▶ **EXERCISE DETAILS**: Starting at the line that has "Chicago News - FOX 32" and stopping after the line that has "Minneapolis News - FOX 9", reproduce the listing below exactly; omit everything else.

▶ **MATERIAL FOR THE TASK**:

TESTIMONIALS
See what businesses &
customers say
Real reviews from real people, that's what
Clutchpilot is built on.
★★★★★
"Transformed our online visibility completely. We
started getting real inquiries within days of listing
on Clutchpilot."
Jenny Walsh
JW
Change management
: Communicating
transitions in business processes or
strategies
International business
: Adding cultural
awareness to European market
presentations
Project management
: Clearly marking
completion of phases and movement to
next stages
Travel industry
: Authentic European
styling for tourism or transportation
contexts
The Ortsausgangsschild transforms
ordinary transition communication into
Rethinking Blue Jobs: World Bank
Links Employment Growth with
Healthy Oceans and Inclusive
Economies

---

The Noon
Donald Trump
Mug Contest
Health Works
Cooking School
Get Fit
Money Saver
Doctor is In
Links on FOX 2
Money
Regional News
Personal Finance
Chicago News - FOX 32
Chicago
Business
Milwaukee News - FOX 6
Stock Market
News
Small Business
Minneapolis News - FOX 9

▶ **TASK RESPONSE**:
Chicago News - FOX 32
Chicago
Business
Milwaukee News - FOX 6
Stock Market
News
Small Business
Minneapolis News - FOX 9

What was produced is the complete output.